Though the unions did not win the repeal of the government's plan in its entirety, they did force at least two important concessions from Prime Minister Alain Juppé. He backed down on his plan to increase the minimum years of service required for retirement and on his intention to privatise the railways.
But these weren't the only wins workers talked about during the final days of the strike. They constantly referred to the gains made within the unions: cross-union cooperation, inter-generational relationships and raised political consciousness. These, they said, will lay the groundwork for future struggles. The unique, democratic general assemblies helped bring about all of these.
General assemblies
In France, several unions typically co-exist in any given shop; all three main unions, and countless smaller ones, can split the unionised work force. For example, at La Gare de Lyon, a Paris train station, 15-20% of the conductors — about 550 people — are union. But they belong to seven different unions.

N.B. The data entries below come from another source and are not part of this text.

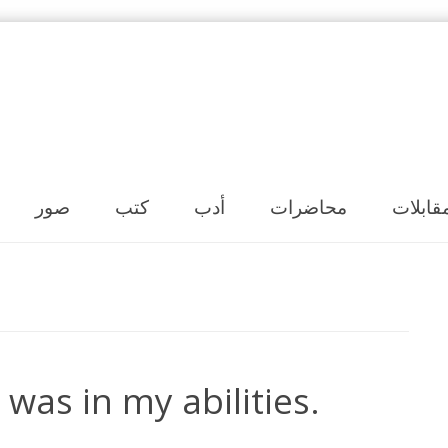
Skip to content
قابلات
محاضرات
أدب
كتب
صور
was in my abilities.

The general assemblies, established in the mid-1980s, forced rival unions to work together. Delegates from each major union and from the sizeable non-union striking contingent (95% of the total train work force struck) facilitated the meetings.

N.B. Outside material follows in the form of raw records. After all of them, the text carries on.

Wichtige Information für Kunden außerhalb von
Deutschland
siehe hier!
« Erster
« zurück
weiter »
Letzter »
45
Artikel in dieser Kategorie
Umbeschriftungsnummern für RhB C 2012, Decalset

Assemblies gathered in the workplaces, which strikers occupied 24 hours a day. Occupation is seen as such an indisputable right that gas and electricity workers, for example, drove city trucks — adorned with effigies of the prime minister hanging from the cranes — along the routes of the semi-weekly demonstrations.
Train conductors made quite a ceremony of returning the office key to the boss on the day they voted to end the strike, but then proceeded to have a victory party in the building. They didn't bother to ask permission.
The general assemblies were very informal forums for updates on other areas' votes, clarification of rumours and debate. French strikers can't be replaced and don't have picket lines to stop scabs, but the assemblies renewed the sense of purpose and cohesion between the workers.
Most important, the daily assembly votes kept the strike at the grassroots. The workers took pride in this. When one delegate told an assembly that the unions had been accused of intimidating the rank and file, the strikers protested loudly.
Tous ensemble
The worker-led character of this struggle was clearest from the events in the CFDT, the most conservative union. CFDT president Nicole Notat — who reportedly received a 75% approval rating in a survey of bosses — gave the strike so little support that she was chased from a rally by her own members. Unionists derisively attached her name to the government plan, calling it the Plan Juppé-Notat. Unwavering, CFDT members struck in all sectors for the duration.
Notat's collusion with the government couldn't profoundly threaten the cross-union solidarity during the strike. Whereas members of competing unions had sometimes in the past marched different routes during simultaneous rallies, everyone marched together this time, carrying banners naming all the unions.
Their motto, "tous ensemble" or "all together", reflects French workers' commitment to a broader, democratic unionism that will not die with this struggle. Though the union wins were limited, other stand-offs are sure to follow. But as one train conductor said upon voting to return to work, "Now the bosses know they'll get a fight every step of the way."